Vscan server disconnect due to Kerberos pre-authentication failure

Last updated
Save as PDF
Share
1. Share
2. Tweet
3. Share

Views:: 206

Visibility:: Public

Votes:: 0

Category:: ontap-9

Specialty:: nas

Last Updated:

Applies to

ONTAP 9
VSCAN
ONTAP AV Connector

Issue

VSCAN server is in disconnected status as the machine account on the domain-tunnel server has failed to authenticate to the domain server.

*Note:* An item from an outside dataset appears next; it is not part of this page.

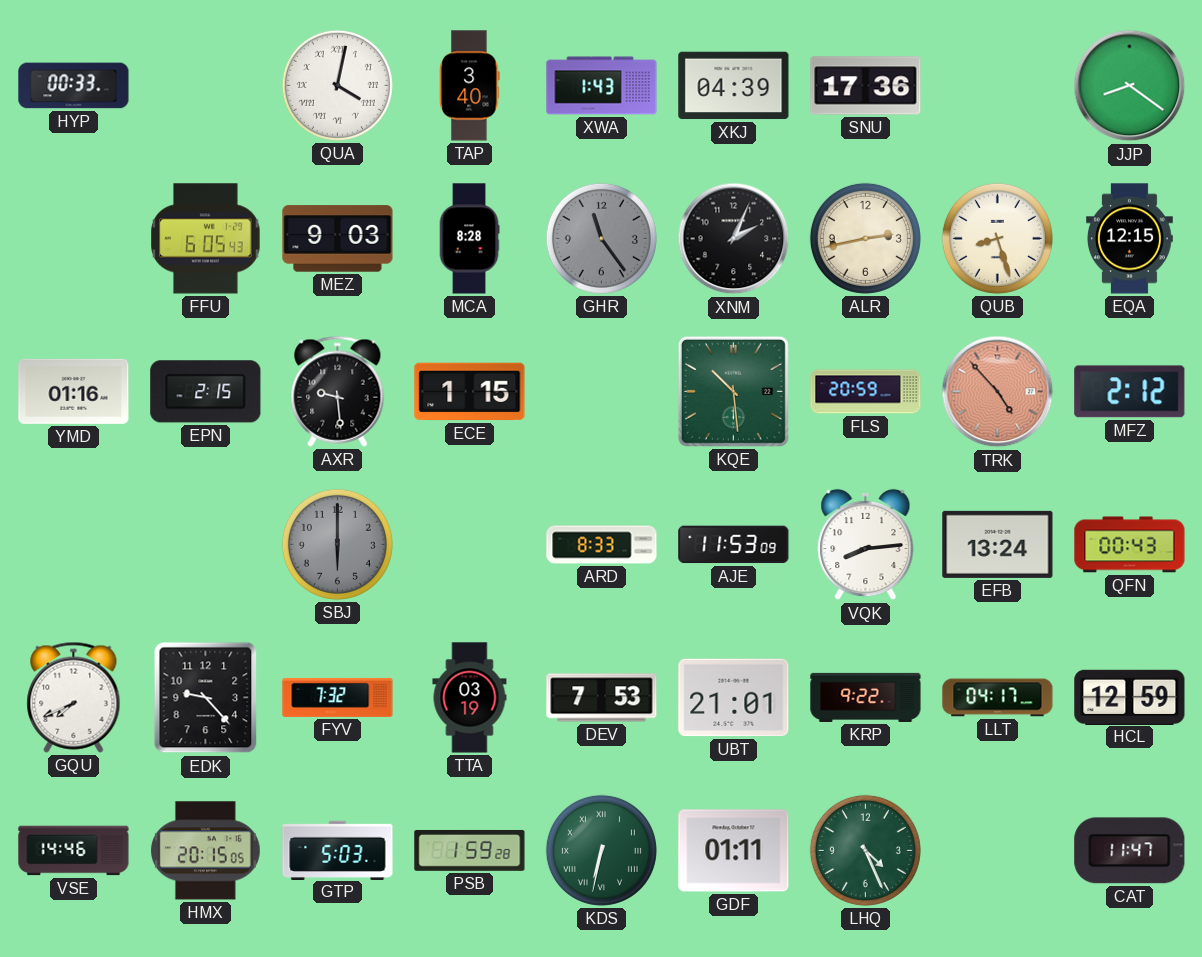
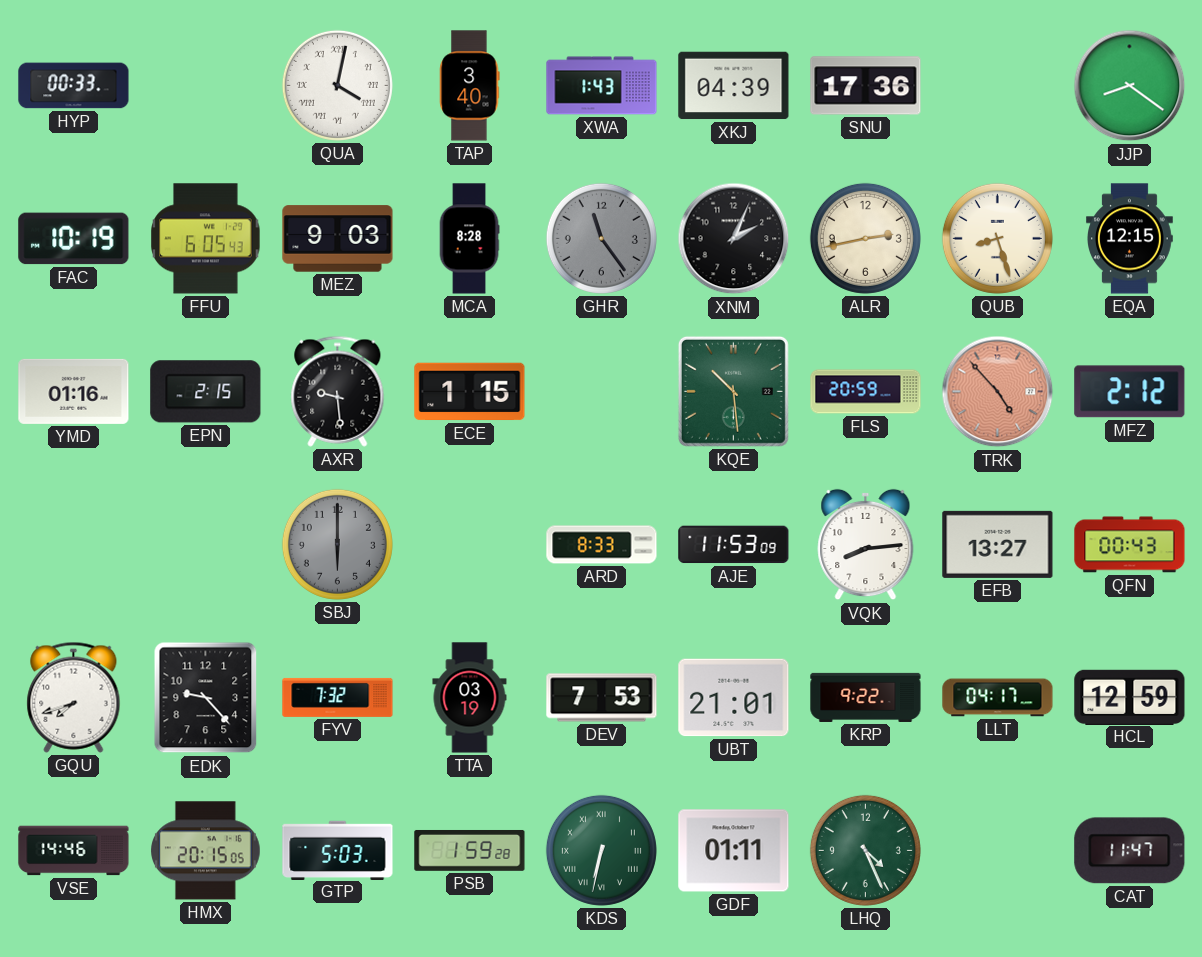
FAC: none -> 10:19
EFB: 13:24 -> 13:27
GQU: 7:41 -> 7:42
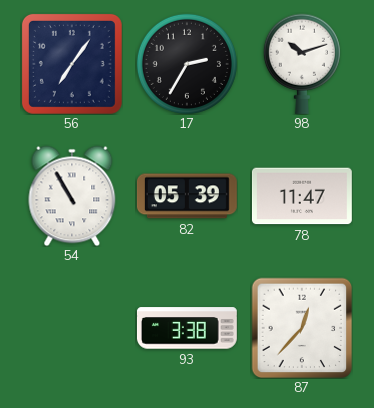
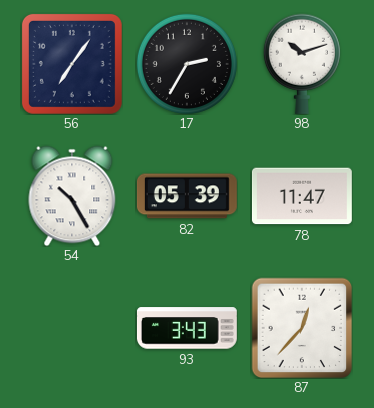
54: 10:55 -> 10:25
93: 3:38 -> 3:43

Cluster1::> vserver vscan connection-status show-all -vserver <vserver-name> Connection Vserver Node Server Status Disconnect Reason ----------- ----------------- --------------- -------------- -----------------

DataSVM node1 10.x.y.z disconnected -

ONTAP AV connector polls cluster management LIF via domain user
AVShim log:
- REST API call to 10.231.x.y> using account " domain1\user1" failed. The remote server returned an error: (401) Unauthorized.
EMS log from domain tunnel vserver:
- Mon Jun 02 13:28:34 -0500 [vserver-name: secd: secd.kerberos.preauth:error]: A Kerberos pre-authentication failure occurred for SVM "domain-tunnel-vserver" due to invalid credentials for domain-tunnel-vserver$@domain.com.
- Mon Jun 02 21:35:52 -0500 [vserver-name: secd: secd.kerberos.preauth:error]: A Kerberos pre-authentication failure occurred for SVM "domain-tunnel-server" due to out-of-sync machine account password.
- Sun Jun 22 04:36:43 -0500 [hz-com-clsp-a04-s03: OffboxVScanTableUpd: Nblade.scannerDisconnected:notice]: Vserver "cpsprod-a0439" disconnected from Vscan server (IP: 10.x.y.z).